» **Exercise aim**
Drop the pictures from the entries below, then reproduce the rest exactly.

[Rendered page images]
========

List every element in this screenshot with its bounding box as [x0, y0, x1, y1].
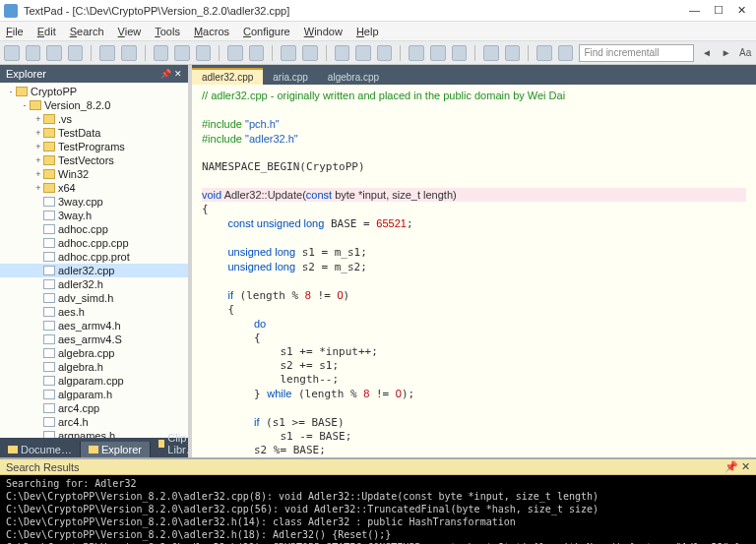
menu-search[interactable]: Search — [70, 26, 104, 37]
paste-button[interactable] — [196, 45, 212, 61]
compare-button[interactable] — [409, 45, 424, 61]
file-3way.h[interactable]: 3way.h — [0, 209, 188, 222]
invisibles-button[interactable] — [558, 45, 574, 61]
file-aes_armv4.s[interactable]: aes_armv4.S — [0, 332, 188, 346]
tree-twisty[interactable]: + — [33, 155, 43, 165]
file-icon — [43, 211, 55, 220]
wordwrap-button[interactable] — [536, 45, 552, 61]
folder-icon — [16, 87, 28, 96]
sidebar-tabs: Docume…ExplorerClip Libr… — [0, 438, 188, 457]
search-prev-icon[interactable]: ◄ — [700, 46, 714, 60]
spell-button[interactable] — [430, 45, 446, 61]
file-adhoc.cpp.cpp[interactable]: adhoc.cpp.cpp — [0, 236, 188, 250]
menu-tools[interactable]: Tools — [155, 26, 180, 37]
file-icon — [43, 266, 55, 275]
replace-button[interactable] — [355, 45, 371, 61]
file-icon — [43, 321, 55, 331]
tab-icon — [158, 440, 164, 448]
folder-icon — [43, 128, 55, 138]
folder-testdata[interactable]: +TestData — [0, 126, 188, 140]
play-macro-button[interactable] — [505, 45, 521, 61]
file-adler32.cpp[interactable]: adler32.cpp — [0, 264, 188, 277]
cut-button[interactable] — [154, 45, 169, 61]
tree-label: algparam.h — [58, 389, 112, 400]
file-adv_simd.h[interactable]: adv_simd.h — [0, 291, 188, 305]
tree-label: algparam.cpp — [58, 375, 124, 387]
tree-label: TestVectors — [58, 154, 114, 166]
editor-tab-algebra-cpp[interactable]: algebra.cpp — [318, 70, 389, 85]
sort-button[interactable] — [452, 45, 468, 61]
incremental-search-input[interactable]: Find incrementall — [579, 44, 694, 62]
file-tree[interactable]: -CryptoPP-Version_8.2.0+.vs+TestData+Tes… — [0, 83, 188, 438]
file-arc4.h[interactable]: arc4.h — [0, 415, 188, 429]
minimize-button[interactable]: — — [689, 4, 700, 17]
tree-twisty[interactable]: + — [33, 128, 43, 138]
menu-edit[interactable]: Edit — [37, 26, 56, 37]
tree-label: adhoc.cpp — [58, 223, 108, 235]
editor-tab-adler32-cpp[interactable]: adler32.cpp — [192, 68, 263, 85]
save-button[interactable] — [46, 45, 62, 61]
editor-tab-aria-cpp[interactable]: aria.cpp — [263, 70, 318, 85]
match-case-icon[interactable]: Aa — [738, 46, 752, 60]
maximize-button[interactable]: ☐ — [714, 4, 724, 17]
folder-.vs[interactable]: +.vs — [0, 112, 188, 126]
file-adhoc.cpp[interactable]: adhoc.cpp — [0, 222, 188, 236]
search-results-body[interactable]: Searching for: Adler32 C:\Dev\CryptoPP\V… — [0, 475, 756, 544]
folder-testprograms[interactable]: +TestPrograms — [0, 140, 188, 153]
pin-icon[interactable]: 📌 ✕ — [160, 69, 182, 79]
tree-twisty[interactable]: + — [33, 169, 43, 179]
tree-label: adv_simd.h — [58, 292, 113, 304]
print-button[interactable] — [99, 45, 115, 61]
record-macro-button[interactable] — [483, 45, 499, 61]
tree-twisty[interactable]: + — [33, 183, 43, 193]
tree-twisty[interactable]: - — [20, 100, 30, 110]
indent-button[interactable] — [281, 45, 296, 61]
outdent-button[interactable] — [302, 45, 318, 61]
folder-x64[interactable]: +x64 — [0, 181, 188, 195]
tree-twisty[interactable]: + — [33, 114, 43, 124]
menu-configure[interactable]: Configure — [243, 26, 290, 37]
file-algparam.cpp[interactable]: algparam.cpp — [0, 374, 188, 388]
copy-button[interactable] — [174, 45, 190, 61]
file-arc4.cpp[interactable]: arc4.cpp — [0, 401, 188, 415]
tree-label: x64 — [58, 182, 76, 194]
undo-button[interactable] — [227, 45, 243, 61]
file-icon — [43, 431, 55, 438]
file-aes.h[interactable]: aes.h — [0, 305, 188, 319]
tree-twisty[interactable]: - — [6, 87, 16, 96]
file-algebra.h[interactable]: algebra.h — [0, 360, 188, 374]
results-pin-icon[interactable]: 📌 ✕ — [724, 460, 750, 473]
find-in-files-button[interactable] — [377, 45, 393, 61]
folder-cryptopp[interactable]: -CryptoPP — [0, 85, 188, 98]
file-adhoc.cpp.prot[interactable]: adhoc.cpp.prot — [0, 250, 188, 264]
file-aes_armv4.h[interactable]: aes_armv4.h — [0, 319, 188, 332]
folder-icon — [43, 142, 55, 151]
menu-macros[interactable]: Macros — [194, 26, 229, 37]
find-button[interactable] — [335, 45, 350, 61]
search-next-icon[interactable]: ► — [720, 46, 733, 60]
save-all-button[interactable] — [68, 45, 84, 61]
menu-help[interactable]: Help — [356, 26, 379, 37]
file-algparam.h[interactable]: algparam.h — [0, 388, 188, 401]
tree-label: argnames.h — [58, 430, 115, 438]
redo-button[interactable] — [249, 45, 265, 61]
tree-label: adler32.h — [58, 278, 103, 290]
menu-file[interactable]: File — [6, 26, 24, 37]
file-adler32.h[interactable]: adler32.h — [0, 277, 188, 291]
preview-button[interactable] — [121, 45, 137, 61]
folder-icon — [43, 114, 55, 124]
file-3way.cpp[interactable]: 3way.cpp — [0, 195, 188, 209]
code-editor[interactable]: // adler32.cpp - originally written and … — [192, 85, 756, 457]
menu-window[interactable]: Window — [304, 26, 343, 37]
close-button[interactable]: ✕ — [737, 4, 746, 17]
menu-view[interactable]: View — [118, 26, 142, 37]
file-algebra.cpp[interactable]: algebra.cpp — [0, 346, 188, 360]
sidebar-tab-0[interactable]: Docume… — [0, 442, 81, 457]
new-file-button[interactable] — [4, 45, 20, 61]
folder-version_8.2.0[interactable]: -Version_8.2.0 — [0, 98, 188, 112]
folder-testvectors[interactable]: +TestVectors — [0, 153, 188, 167]
open-button[interactable] — [26, 45, 41, 61]
tree-twisty[interactable]: + — [33, 142, 43, 151]
folder-win32[interactable]: +Win32 — [0, 167, 188, 181]
sidebar-tab-1[interactable]: Explorer — [81, 442, 151, 457]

========

» **Response area**
List every element in this screenshot with its bounding box as [x0, y0, x1, y1].
menu-search[interactable]: Search — [70, 26, 104, 37]
paste-button[interactable] — [196, 45, 212, 61]
compare-button[interactable] — [409, 45, 424, 61]
file-3way.h[interactable]: 3way.h — [0, 209, 188, 222]
invisibles-button[interactable] — [558, 45, 574, 61]
file-aes_armv4.s[interactable]: aes_armv4.S — [0, 332, 188, 346]
tree-twisty[interactable]: + — [33, 155, 43, 165]
file-icon — [43, 211, 55, 220]
wordwrap-button[interactable] — [536, 45, 552, 61]
folder-icon — [16, 87, 28, 96]
sidebar-tabs: Docume…ExplorerClip Libr… — [0, 438, 188, 457]
search-prev-icon[interactable]: ◄ — [700, 46, 714, 60]
spell-button[interactable] — [430, 45, 446, 61]
file-adhoc.cpp.cpp[interactable]: adhoc.cpp.cpp — [0, 236, 188, 250]
menu-tools[interactable]: Tools — [155, 26, 180, 37]
file-icon — [43, 266, 55, 275]
replace-button[interactable] — [355, 45, 371, 61]
file-icon — [43, 321, 55, 331]
tab-icon — [158, 440, 164, 448]
folder-icon — [43, 128, 55, 138]
folder-testdata[interactable]: +TestData — [0, 126, 188, 140]
play-macro-button[interactable] — [505, 45, 521, 61]
file-adler32.cpp[interactable]: adler32.cpp — [0, 264, 188, 277]
cut-button[interactable] — [154, 45, 169, 61]
tree-label: algparam.h — [58, 389, 112, 400]
file-adv_simd.h[interactable]: adv_simd.h — [0, 291, 188, 305]
tree-label: algparam.cpp — [58, 375, 124, 387]
tree-label: TestVectors — [58, 154, 114, 166]
editor-tab-algebra-cpp[interactable]: algebra.cpp — [318, 70, 389, 85]
sort-button[interactable] — [452, 45, 468, 61]
incremental-search-input[interactable]: Find incrementall — [579, 44, 694, 62]
file-tree[interactable]: -CryptoPP-Version_8.2.0+.vs+TestData+Tes… — [0, 83, 188, 438]
file-arc4.h[interactable]: arc4.h — [0, 415, 188, 429]
minimize-button[interactable]: — — [689, 4, 700, 17]
tree-twisty[interactable]: + — [33, 128, 43, 138]
menu-edit[interactable]: Edit — [37, 26, 56, 37]
tree-label: adhoc.cpp — [58, 223, 108, 235]
editor-tab-adler32-cpp[interactable]: adler32.cpp — [192, 68, 263, 85]
save-button[interactable] — [46, 45, 62, 61]
editor-tab-aria-cpp[interactable]: aria.cpp — [263, 70, 318, 85]
match-case-icon[interactable]: Aa — [738, 46, 752, 60]
maximize-button[interactable]: ☐ — [714, 4, 724, 17]
folder-.vs[interactable]: +.vs — [0, 112, 188, 126]
file-adhoc.cpp[interactable]: adhoc.cpp — [0, 222, 188, 236]
search-results-body[interactable]: Searching for: Adler32 C:\Dev\CryptoPP\V… — [0, 475, 756, 544]
folder-testprograms[interactable]: +TestPrograms — [0, 140, 188, 153]
pin-icon[interactable]: 📌 ✕ — [160, 69, 182, 79]
tree-twisty[interactable]: + — [33, 169, 43, 179]
tree-label: adv_simd.h — [58, 292, 113, 304]
print-button[interactable] — [99, 45, 115, 61]
record-macro-button[interactable] — [483, 45, 499, 61]
tree-twisty[interactable]: + — [33, 183, 43, 193]
tree-twisty[interactable]: - — [20, 100, 30, 110]
indent-button[interactable] — [281, 45, 296, 61]
outdent-button[interactable] — [302, 45, 318, 61]
folder-x64[interactable]: +x64 — [0, 181, 188, 195]
tree-twisty[interactable]: + — [33, 114, 43, 124]
menu-configure[interactable]: Configure — [243, 26, 290, 37]
file-algparam.cpp[interactable]: algparam.cpp — [0, 374, 188, 388]
copy-button[interactable] — [174, 45, 190, 61]
file-arc4.cpp[interactable]: arc4.cpp — [0, 401, 188, 415]
tree-label: x64 — [58, 182, 76, 194]
undo-button[interactable] — [227, 45, 243, 61]
file-icon — [43, 431, 55, 438]
file-aes.h[interactable]: aes.h — [0, 305, 188, 319]
tree-twisty[interactable]: - — [6, 87, 16, 96]
file-algebra.h[interactable]: algebra.h — [0, 360, 188, 374]
results-pin-icon[interactable]: 📌 ✕ — [724, 460, 750, 473]
find-in-files-button[interactable] — [377, 45, 393, 61]
folder-cryptopp[interactable]: -CryptoPP — [0, 85, 188, 98]
file-adhoc.cpp.prot[interactable]: adhoc.cpp.prot — [0, 250, 188, 264]
file-aes_armv4.h[interactable]: aes_armv4.h — [0, 319, 188, 332]
folder-icon — [43, 142, 55, 151]
menu-macros[interactable]: Macros — [194, 26, 229, 37]
find-button[interactable] — [335, 45, 350, 61]
search-next-icon[interactable]: ► — [720, 46, 733, 60]
save-all-button[interactable] — [68, 45, 84, 61]
menu-help[interactable]: Help — [356, 26, 379, 37]
file-algparam.h[interactable]: algparam.h — [0, 388, 188, 401]
tree-label: argnames.h — [58, 430, 115, 438]
redo-button[interactable] — [249, 45, 265, 61]
tree-label: adler32.h — [58, 278, 103, 290]
menu-file[interactable]: File — [6, 26, 24, 37]
file-adler32.h[interactable]: adler32.h — [0, 277, 188, 291]
preview-button[interactable] — [121, 45, 137, 61]
folder-icon — [43, 114, 55, 124]
file-3way.cpp[interactable]: 3way.cpp — [0, 195, 188, 209]
code-editor[interactable]: // adler32.cpp - originally written and … — [192, 85, 756, 457]
menu-window[interactable]: Window — [304, 26, 343, 37]
close-button[interactable]: ✕ — [737, 4, 746, 17]
menu-view[interactable]: View — [118, 26, 142, 37]
file-algebra.cpp[interactable]: algebra.cpp — [0, 346, 188, 360]
sidebar-tab-0[interactable]: Docume… — [0, 442, 81, 457]
new-file-button[interactable] — [4, 45, 20, 61]
folder-version_8.2.0[interactable]: -Version_8.2.0 — [0, 98, 188, 112]
folder-testvectors[interactable]: +TestVectors — [0, 153, 188, 167]
open-button[interactable] — [26, 45, 41, 61]
tree-twisty[interactable]: + — [33, 142, 43, 151]
folder-win32[interactable]: +Win32 — [0, 167, 188, 181]
sidebar-tab-1[interactable]: Explorer — [81, 442, 151, 457]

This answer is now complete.